** Opening Records to use block **

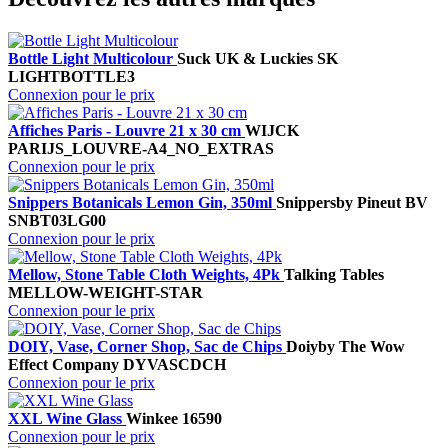
Bottle Light Multicolour
Suck UK & Luckies
SK
LIGHTBOTTLE3
Connexion pour le prix
Affiches Paris - Louvre 21 x 30 cm
WIJCK
PARIJS_LOUVRE-A4_NO_EXTRAS
Connexion pour le prix
Snippers Botanicals Lemon Gin, 350ml
Snippers
by Pineut BV
SNBT03LG00
Connexion pour le prix
Mellow, Stone Table Cloth Weights, 4Pk
Talking Tables
MELLOW-WEIGHT-STAR
Connexion pour le prix
DOIY, Vase, Corner Shop, Sac de Chips
Doiy
by The Wow
Effect Company
DYVASCDCH
Connexion pour le prix
XXL Wine Glass
Winkee
16590
Connexion pour le prix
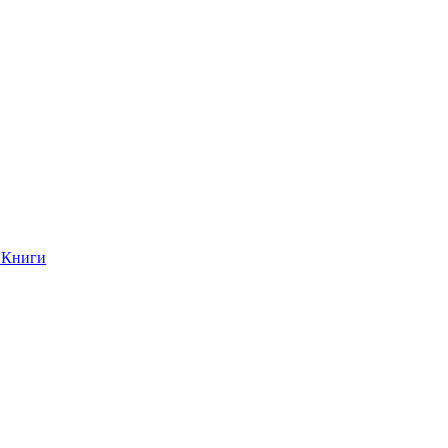
Книги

** Closing Records to use block **

## Task instructions
If pictures appear in the data, do not print them; repeat the rest exactly.

## Response area
Bottle Light Multicolour
Suck UK & Luckies
SK
LIGHTBOTTLE3
Connexion pour le prix
Affiches Paris - Louvre 21 x 30 cm
WIJCK
PARIJS_LOUVRE-A4_NO_EXTRAS
Connexion pour le prix
Snippers Botanicals Lemon Gin, 350ml
Snippers
by Pineut BV
SNBT03LG00
Connexion pour le prix
Mellow, Stone Table Cloth Weights, 4Pk
Talking Tables
MELLOW-WEIGHT-STAR
Connexion pour le prix
DOIY, Vase, Corner Shop, Sac de Chips
Doiy
by The Wow
Effect Company
DYVASCDCH
Connexion pour le prix
XXL Wine Glass
Winkee
16590
Connexion pour le prix
Книги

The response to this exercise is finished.